Qualsiasi cosa avrei detto in quel momento, sarebbe stata una stupidaggine. Forse Ciancio capì il mio imbarazzo e allora mi chiese: “E tu? Che fai ? Come vanno gli studi”. A quel tempo mi mancavano pochi esami, forse cinque o sei. Gli e lo dissi curando che non fosse un vanto. “Peccato che hai lasciato, eri bravo tu, un genio della matematica”.
Eccola, la stupidaggine, puntuale, inevitabile. L’avevo detta.
Ciancio mi guardò dritto negli occhi e mi disse: “Ma guarda che a me non è mai piaciuta l’architettura. Mi ero iscritto per far felice mio padre, che è un agricoltore, ha solo la terza media e ci teneva tanto avere un figlio laureato, architetto era il suo sogno, mica il mio”.
Mi disse queste parole come quando si legge un oroscopo, con quel distacco di chi racconta la storia di un parente che vive in Alaska e non vede da vent’anni. Ed intanto allungava il collo per guardare oltre l’incrocio, casomai arrivasse il suo bus. Poi proseguì.
“Io desideravo pescare lungo il fiume e poi stare in campagna. A me piace osservare le api che costruiscono un alveare perfetto e poi fare un buon miele. Questo era il mio sogno, diciamo il mio traguardo, anche se non l’ho scritto in nessun tema delle elementari”.
Mentre mi diceva queste parole, a me Ciancio sembrava davvero felice, come se si fosse tolto un macigno dalle spalle e lo avesse scaraventato lontano.

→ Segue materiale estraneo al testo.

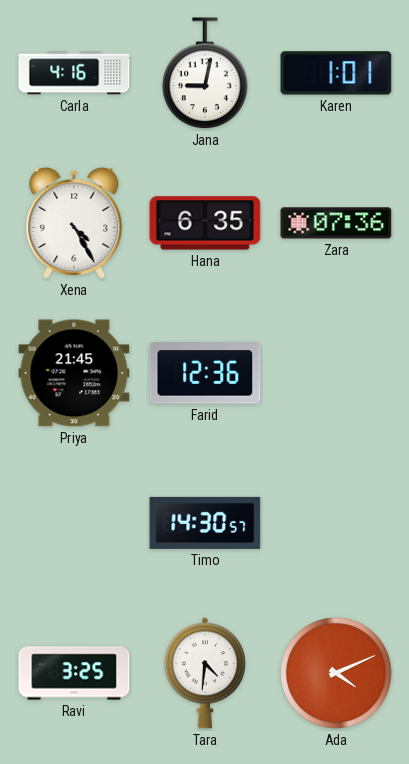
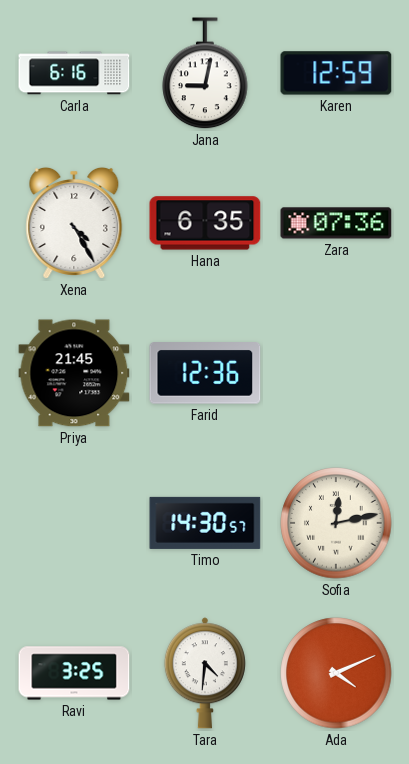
Carla: 4:16 -> 6:16
Karen: 1:01 -> 12:59
Sofia: none -> 12:13
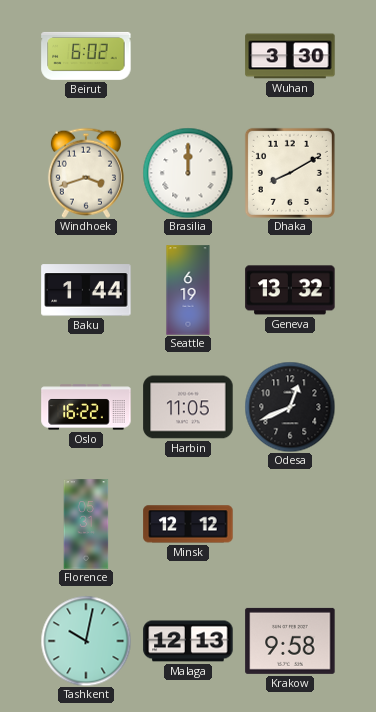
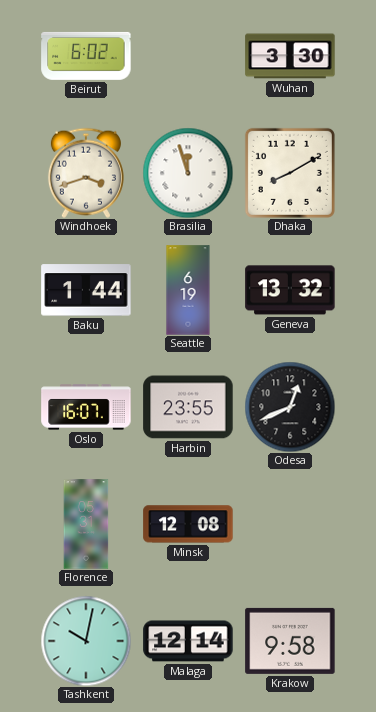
Brasilia: 12:00 -> 11:57
Oslo: 16:22 -> 16:07
Harbin: 11:05 -> 23:55
Minsk: 12:12 -> 12:08
Malaga: 12:13 -> 12:14
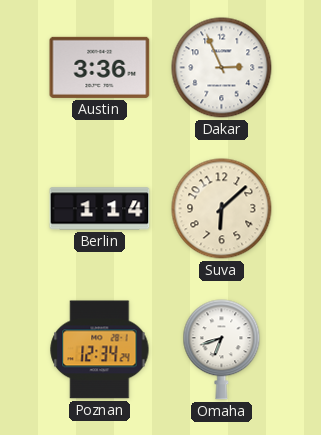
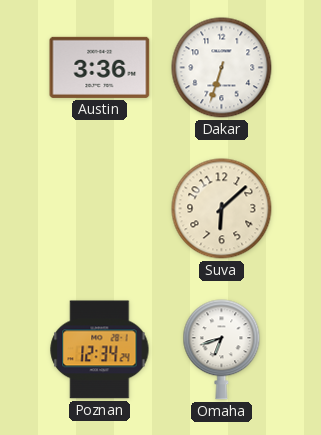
Dakar: 2:56 -> 6:33
Berlin: 1:14 -> none
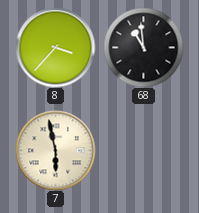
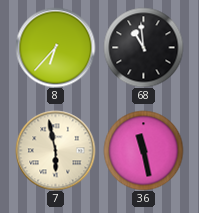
8: 3:37 -> 6:37
36: none -> 11:28
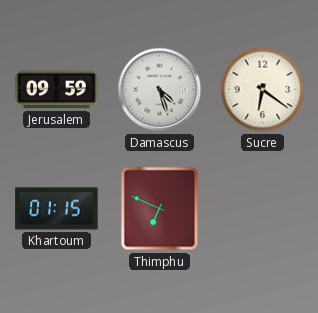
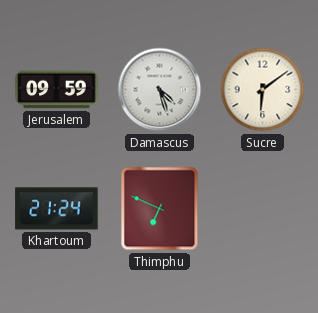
Sucre: 6:21 -> 6:09
Khartoum: 01:15 -> 21:24
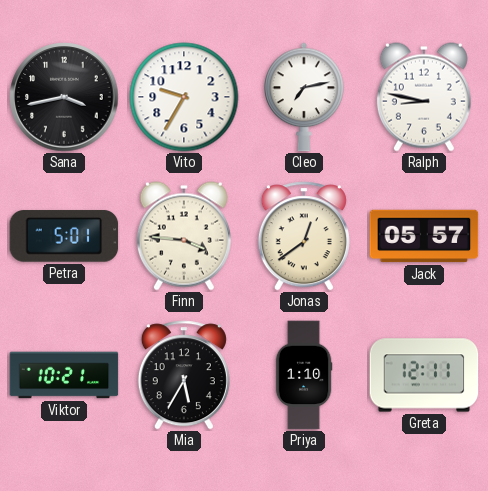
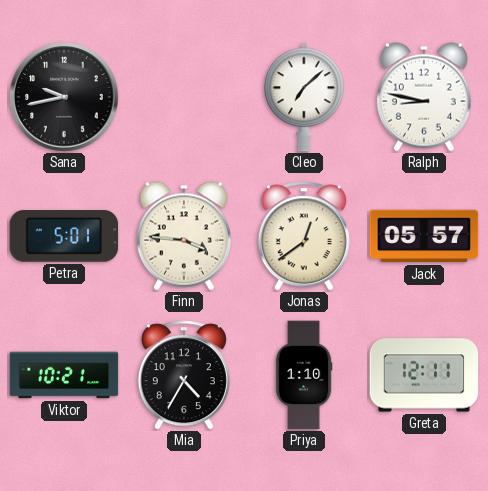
Sana: 3:43 -> 9:43
Vito: 9:35 -> none
Cleo: 7:13 -> 7:08
Mia: 5:35 -> 4:35
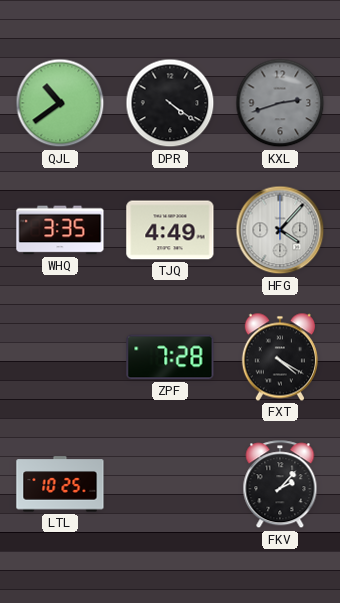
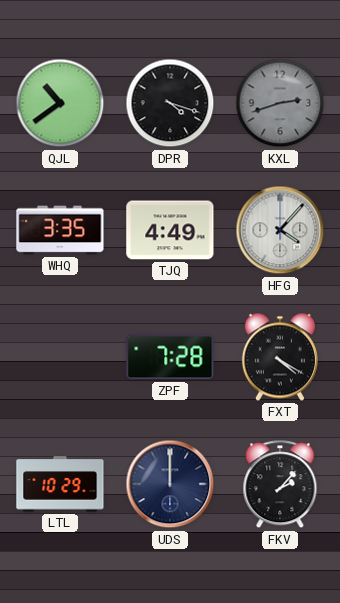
DPR: 4:21 -> 4:18
LTL: 10:25 -> 10:29
UDS: none -> 12:00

“Deve essere bello fare il miele”, questa banalità fu tutto quello che riuscii a dire.
“Tu non mollare però” aggiunse, “anche davanti alle difficoltà tira dritto per il tuo traguardo”. Poi smise di guardare l’incrocio, mi guardò fisso negli occhi e mi disse: “o’pescatore s’vede into mare gruoss” (cioè: “Il pescatore si vede quando il mare è agitato”).
Rimanemmo in silenzio qualche secondo. Fu allora che arrivò, sbucando da chissà dove, il bus, Ciancio sollevò lo scatolone e ci salì, “Comunque, quando vuoi passare a trovarmi, vieni pure, ti faccio assaggiare il mio miele”, mi disse. E mentre le porte si chiudevano: “Comunque, io la matematica la odio proprio”.
Fu così che scomparve Ciancio, con la sua arnia ingombrante chiusa nello scatolo con lo scotch, sulla linea “195” del mattino con solo posti in piedi, piena zeppa di pendolari, studenti e “portoghesi”. Senza dirmi neanche “ciao” e soprattutto senza darmi il suo indirizzo.
Anche per questo, da quel giorno non l’ho più rivisto.